2. commiting data changes we don't want, specifically users being
bad with their templates. I suppose our wrapper objects may take
care of the potential problem with users making changes to their
data that we don't want, but there may also be an issue of app
code doing the same thing. It has always seemed ideal to me to
only commit changes specifically when needed. If a filter simply
commits data at the end of the request/response cycle there is no
guarantee that someone hasn't modified an object that is not meant
to be saved back to the database.
Like your proposal, the dispatch-level patterns remove begin()
and commit() from app code, and we should end up with only a few
places that call them.
I like the idea of the dispatch-level pattern much more than our
current pattern. After I spend a bit more time on the proposal
and get things more flushed out I think I'll have a better idea of
which approaches make the most sense.
-- Allen
--a.
Allen Gilliland wrote:
On Thu, 2006-03-09 at 14:21, David M Johnson wrote:
On Mar 9, 2006, at 5:02 PM, Allen Gilliland wrote:
i feel like we are still a little disconnected here. my
approach will not alter anything about our ability to use the
open session in view pattern. the only difference i see is
the difference between these 2 code blocks ...
old way:
begin();
website.store();
commit();
new way:
WeblogManager wmgr = roller.getWeblogManager();
wmgr.saveWebsite(website);
But what if saving a website is just one step in a multi-part
transaction? OK, scratch that. If you start by doing the
analysis and designing one of the new Manager interfaces, I
think we'll have a much better understanding of this proposed
refactoring.
i'll just give the short answer now. usually things that are
multipart operations are still part of a single logical
operation. in fact, we already do this in some places. take a
look at the UserManager.createWebsite() method. that is a
logical method which wraps a series of persistence operations.
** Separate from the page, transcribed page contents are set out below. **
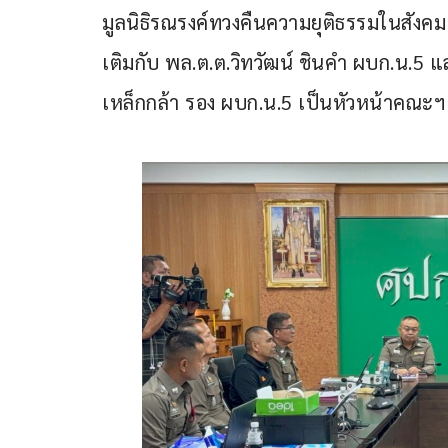
มูลนิธิรณรงค์ทวงคืนความยุติธรรมในสังคม
เติมกับ พล.ต.ต.วิทวัฒน์ ชินคำ ผบก.น.5
เหล็กกล้า รอง ผบก.น.5 เป็นหัวหน้าคณะฯ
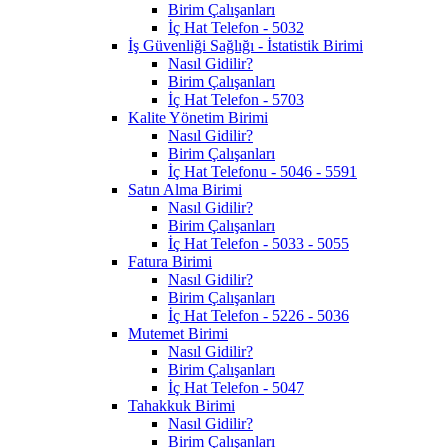
Birim Çalışanları
İç Hat Telefon - 5032
İş Güvenliği Sağlığı - İstatistik Birimi
Nasıl Gidilir?
Birim Çalışanları
İç Hat Telefon - 5703
Kalite Yönetim Birimi
Nasıl Gidilir?
Birim Çalışanları
İç Hat Telefonu - 5046 - 5591
Satın Alma Birimi
Nasıl Gidilir?
Birim Çalışanları
İç Hat Telefon - 5033 - 5055
Fatura Birimi
Nasıl Gidilir?
Birim Çalışanları
İç Hat Telefon - 5226 - 5036
Mutemet Birimi
Nasıl Gidilir?
Birim Çalışanları
İç Hat Telefon - 5047
Tahakkuk Birimi
Nasıl Gidilir?
Birim Çalışanları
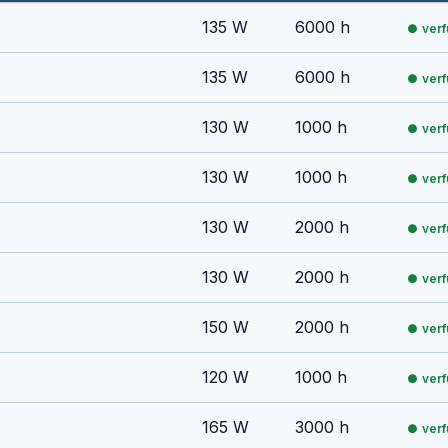
135 W
6000 h
ver
135 W
6000 h
ver
130 W
1000 h
ver
130 W
1000 h
ver
130 W
2000 h
ver
130 W
2000 h
ver
150 W
2000 h
ver
120 W
1000 h
ver
165 W
3000 h
ver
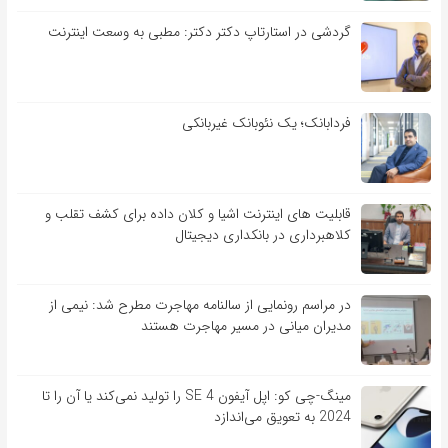
گردشی در استارتاپ دکتر دکتر: مطبی به وسعت اینترنت
فردابانک؛ یک نئوبانک غیربانکی
قابلیت ‏های اینترنت اشیا و کلان‏ داده برای کشف تقلب و
کلاهبرداری در بانکداری دیجیتال
در مراسم رونمایی از سالنامه مهاجرت مطرح شد: نیمی از
مدیران میانی در مسیر مهاجرت هستند
مینگ-چی کو: اپل آیفون SE 4 را تولید نمی‌کند یا آن را تا
2024 به تعویق می‌اندازد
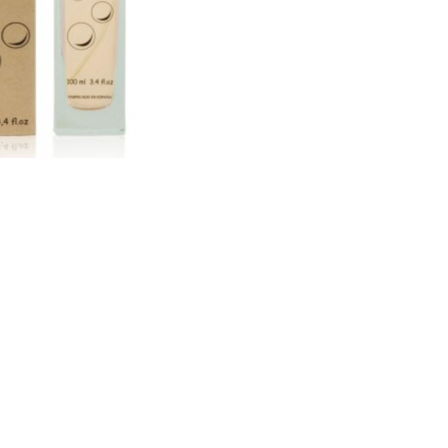
CRÉER UN COMPTE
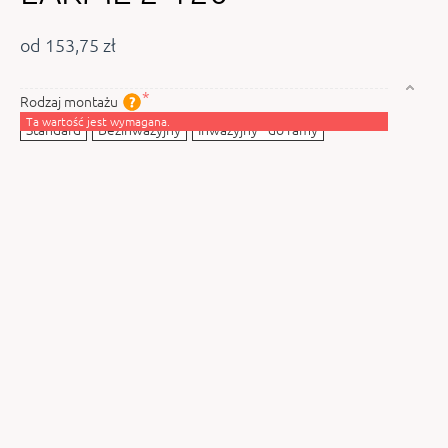
od 153,75 zł
Rodzaj montażu
Ta wartość jest wymagana.
Standard
Bezinwazyjny
Inwazyjny - do ramy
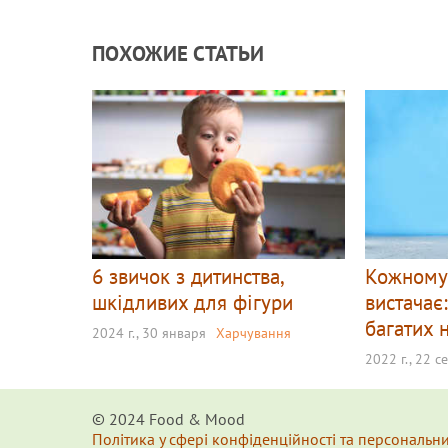
ПОХОЖИЕ СТАТЬИ
6 звичок з дитинства,
Кожному 
шкідливих для фігури
вистачає:
багатих 
2024 г., 30 января
Харчування
2022 г., 22 с
© 2024 Food & Мood
Політика у сфері конфіденційності та персональн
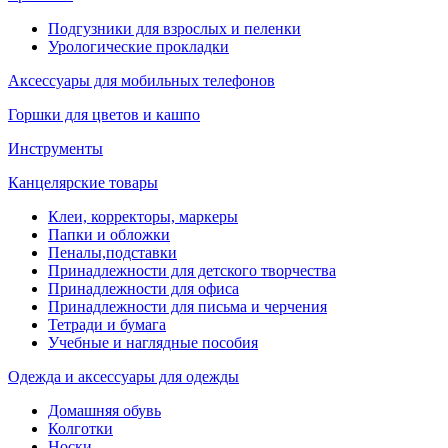
Подгузники для взрослых и пеленки
Урологические прокладки
Аксессуары для мобильных телефонов
Горшки для цветов и кашпо
Инструменты
Канцелярские товары
Клеи, корректоры, маркеры
Папки и обложки
Пеналы,подставки
Принадлежности для детского творчества
Принадлежности для офиса
Принадлежности для письма и черчения
Тетради и бумага
Учебные и наглядные пособия
Одежда и аксессуары для одежды
Домашняя обувь
Колготки
Носки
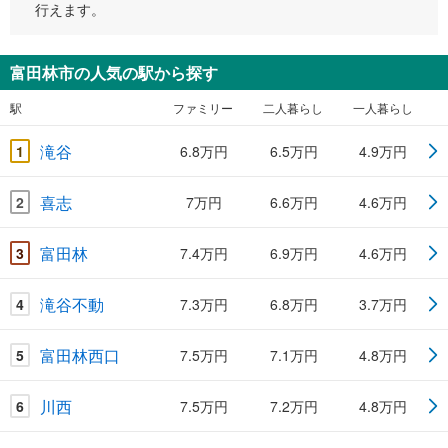
行えます。
富田林市の人気の駅から探す
駅
ファミリー
二人暮らし
一人暮らし
滝谷
1
6.8万円
6.5万円
4.9万円
喜志
2
7万円
6.6万円
4.6万円
富田林
3
7.4万円
6.9万円
4.6万円
滝谷不動
4
7.3万円
6.8万円
3.7万円
富田林西口
5
7.5万円
7.1万円
4.8万円
川西
6
7.5万円
7.2万円
4.8万円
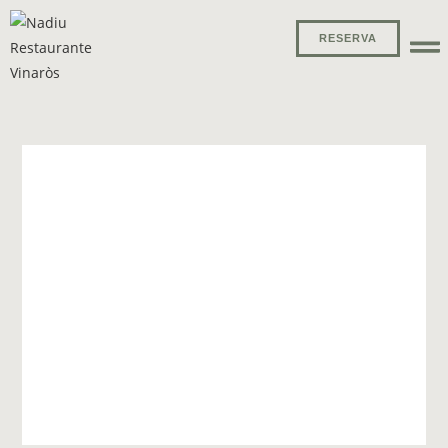
RESERVA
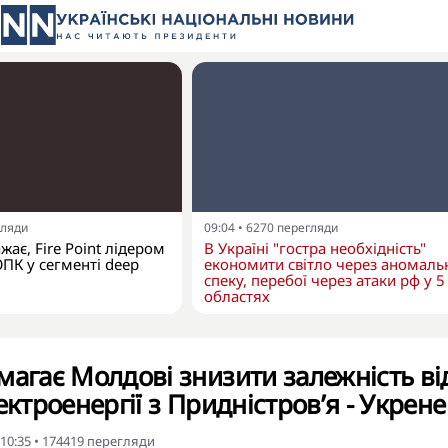
гляди
09:04
•
6270
перегляди
ає, Fire Point лідером
В Україні "гостра необхідність"
ОПК у сегменті deep
економити світло через аномаль
спеку, перебої через атаки рф у 5
областях
магає Молдові знизити залежність ві
ектроенергії з Придністров’я - Укрен
 10:35
•
174419
перегляди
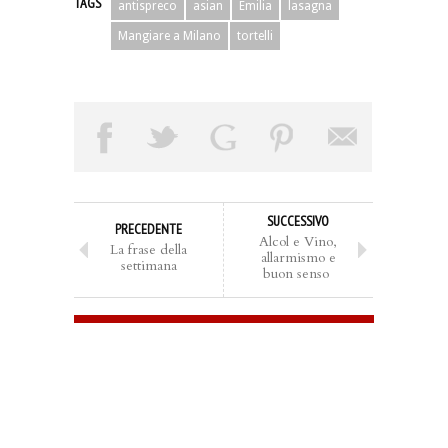
TAGS
antispreco
asian
Emilia
lasagna
Mangiare a Milano
tortelli
SUCCESSIVO
PRECEDENTE
Alcol e Vino,
La frase della
allarmismo e
settimana
buon senso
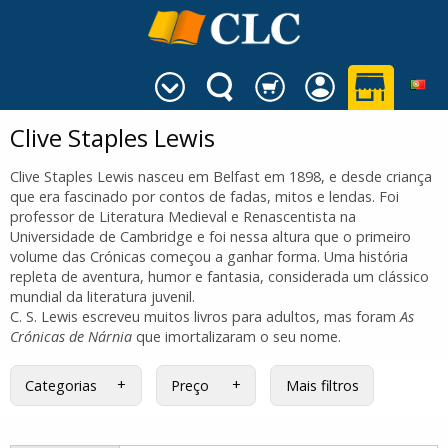
Clive Staples Lewis
Clive Staples Lewis nasceu em Belfast em 1898, e desde criança
que era fascinado por contos de fadas, mitos e lendas. Foi
professor de Literatura Medieval e Renascentista na
Universidade de Cambridge e foi nessa altura que o primeiro
volume das Crónicas começou a ganhar forma. Uma história
repleta de aventura, humor e fantasia, considerada um clássico
mundial da literatura juvenil.
C. S. Lewis escreveu muitos livros para adultos, mas foram
As
Crónicas de Nárnia
que imortalizaram o seu nome.
Categorias
Preço
Mais filtros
so the difference would be ...
old way (in struts action or servlet):
begin();
// setup website
website.store();
// setup template
template.store();
// setup category
category.store();
// etc etc
commit();
new way (logical method in manager class):
UserManager umgr = roller.getUserManager();
umgr.createWebsite(newWebsite, possible, other, data);
when i use the new way i only care wether or not the operation
succeeded and i don't have to think about the persistence
implications because they are hidden from me. now if it turns
out that we have way too many transactions that would need their
own logical method in a manager class then maybe this approach
won't work, but i believe that in most request/response cycles
the operations are pretty isolated and simple. in most of them
you are only creating/updating/deleting a single object at a time.